Yayla şenliklerinde tulum eşliğinde eğlenilir
Trabzon’la özdeşleşmiş olan bir diğer özellik ise, yayla şenlikleridir. Bu şenliklerde sandığının aksine kemence sesinden çok, hayvan derisinden yapılan üflemeli bir çalgı olan tulumun iç gıcıklayıcı sesleri arasında geçer. Bu yöresel müzik ve dansın ayrı bir şenlikle insanlara tanıtılması ve bu kültürün yaşatılması için, Mayıs’ın ilk Pazar’ından Eylül’ün ilk Pazar’ına kadar yayla şenlikleri sürmektedir.
Yayla şenliklerinde yöresel kıyafetlerle dans edenler, izleyenlere ayrı bir duygu veriyor.

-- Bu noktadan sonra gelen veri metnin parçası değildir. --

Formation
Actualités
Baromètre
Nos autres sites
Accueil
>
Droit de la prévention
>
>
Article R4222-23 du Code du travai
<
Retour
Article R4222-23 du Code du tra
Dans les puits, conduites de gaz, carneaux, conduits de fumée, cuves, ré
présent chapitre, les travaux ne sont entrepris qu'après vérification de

Bir yanda insanın içini ateşleyen bir müzik, bir yanda ise kırmızı yanaklı Laz kızlarının dans edişleri… Trabzon gezinizde yayla şenliklerine katılmadan dönmeyin. Ayrıca etrafınızda o kadar çok öğretmen olacak ki, belki sizde horon tepmeyi öğrenebilirsiniz.
Dinle: İlginç Karadeniz şivesini dinle.
Eğlen: Yayla şenliklerinde tulum sesleri eşliğinde eğlen.
Öğren: Horon tepmesini öğren.
Satın al: Bakır ürünlerden satın al.
Nefes al: Yeşilin her rengi içinde nefes al.
Hayran kal: Sümele Manastır’ına hayran kal.
Tadına bak: Karalahananın tadına bak.